What the exercise asks:
Exactly and only the lines below from the one containing "Мегаботан по Кубановедению 8 класс" down to the one containing "د بود. دروازه‌بان" are wanted, both included; please exclude every picture.
== Provided data ==
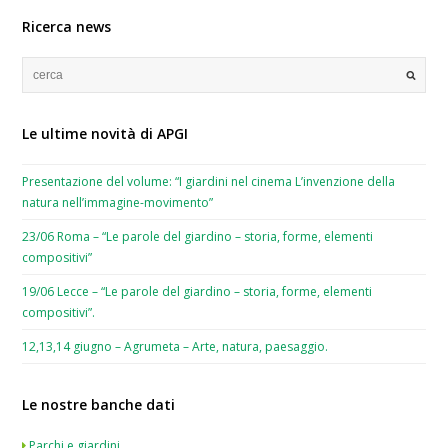
Ricerca news
Le ultime novità di APGI
Presentazione del volume: “I giardini nel cinema L’invenzione della
natura nell’immagine-movimento”
23/06 Roma – “Le parole del giardino – storia, forme, elementi
compositivi”
19/06 Lecce – “Le parole del giardino – storia, forme, elementi
compositivi”.
12,13,14 giugno – Agrumeta – Arte, natura, paesaggio.
Le nostre banche dati
Parchi e giardini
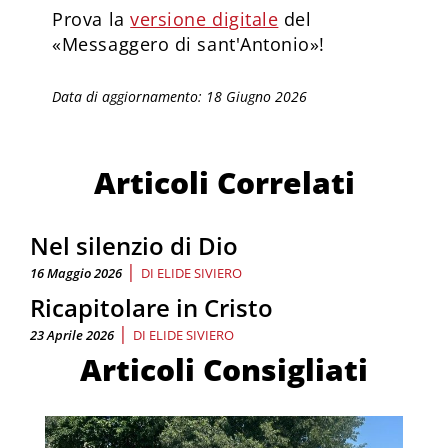
Prova la
versione digitale
del
«Messaggero di sant'Antonio»!
Data di aggiornamento: 18 Giugno 2026
Articoli Correlati
Nel silenzio di Dio
|
16 Maggio 2026
DI
ELIDE SIVIERO
Ricapitolare in Cristo
|
23 Aprile 2026
DI
ELIDE SIVIERO
Articoli Consigliati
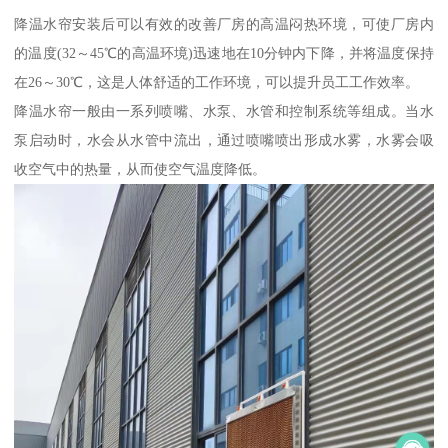
降温水帘安装后可以有效的改善厂房的高温闷热环境，可使厂房内
的温度(32～45℃的高温环境)迅速地在10分钟内下降，并将温度保持
在26～30℃，这是人体舒适的工作环境，可以提升员工工作效率。
降温水帘一般由一系列喷嘴、水泵、水管和控制系统等组成。当水
泵启动时，水会从水管中流出，通过喷嘴喷出形成水雾，水雾会吸
收空气中的热量，从而使空气温度降低。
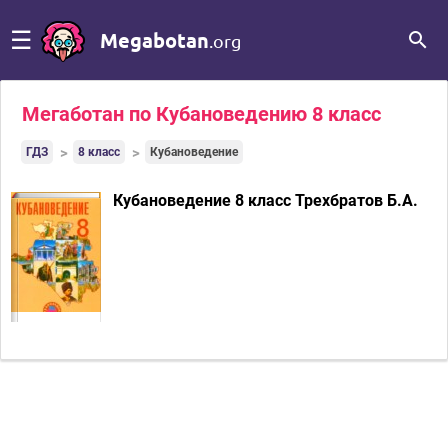
☰
Megabotan
.org
Мегаботан по Кубановедению 8 класс
ГДЗ
8 класс
Кубановедение
Кубановедение 8 класс Трехбратов Б.А.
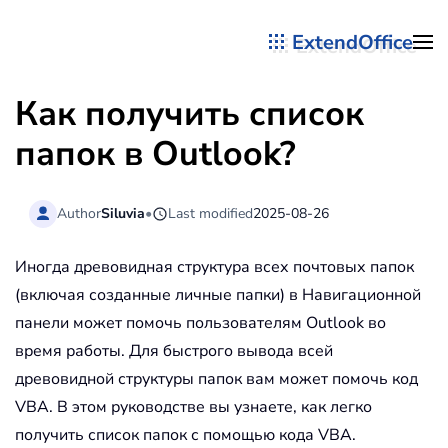
ExtendOffice
Перейти к содержимому
Как получить список
папок в Outlook?
Author
Siluvia
•
Last modified
2025-08-26
Иногда древовидная структура всех почтовых папок
(включая созданные личные папки) в Навигационной
панели может помочь пользователям Outlook во
время работы. Для быстрого вывода всей
древовидной структуры папок вам может помочь код
VBA. В этом руководстве вы узнаете, как легко
получить список папок с помощью кода VBA.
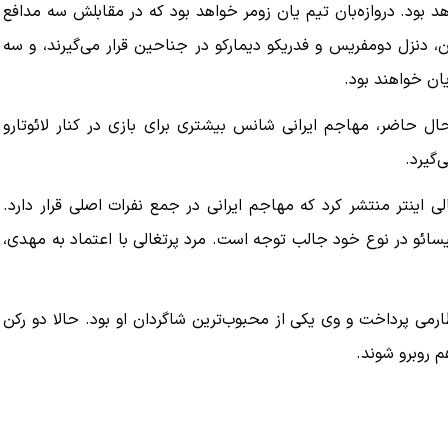
د بود. دروازه‌بان تیم یان زومر خواهد بود که در مقابلش سه مدافع
، دنزل دومفریس و فدریکو دیمارکو در جناحین قرار می‌گیرند، و سه
یان خواهند بود.
حال حاضر، مهاجم ایرانی شانس بیشتری برای بازی در کنار لائوتارو
‌گیرد.
 اینتر منتشر کرد که مهاجم ایرانی در جمع نفرات اصلی قرار دارد.
ائو در نوع خود جالب توجه است. مرد پرتغالی با اعتماد به مهدی،
ارمی پرداخت و وی یکی از محبوب‌ترین شاگردان او بود. حالا دو رکن
م روبرو شوند.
===
Finished task:
Мегаботан по Кубановедению 8 класс
ГДЗ
8 класс
Кубановедение
Кубановедение 8 класс Трехбратов Б.А.
ExtendOffice
Перейти к содержимому
Как получить список
папок в Outlook?
Author
Siluvia
•
Last modified
2025-08-26
Иногда древовидная структура всех почтовых папок
(включая созданные личные папки) в Навигационной
панели может помочь пользователям Outlook во
время работы. Для быстрого вывода всей
древовидной структуры папок вам может помочь код
VBA. В этом руководстве вы узнаете, как легко
получить список папок с помощью кода VBA.
د بود. دروازه‌بان تیم یان زومر خواهد بود که در مقابلش سه مدافع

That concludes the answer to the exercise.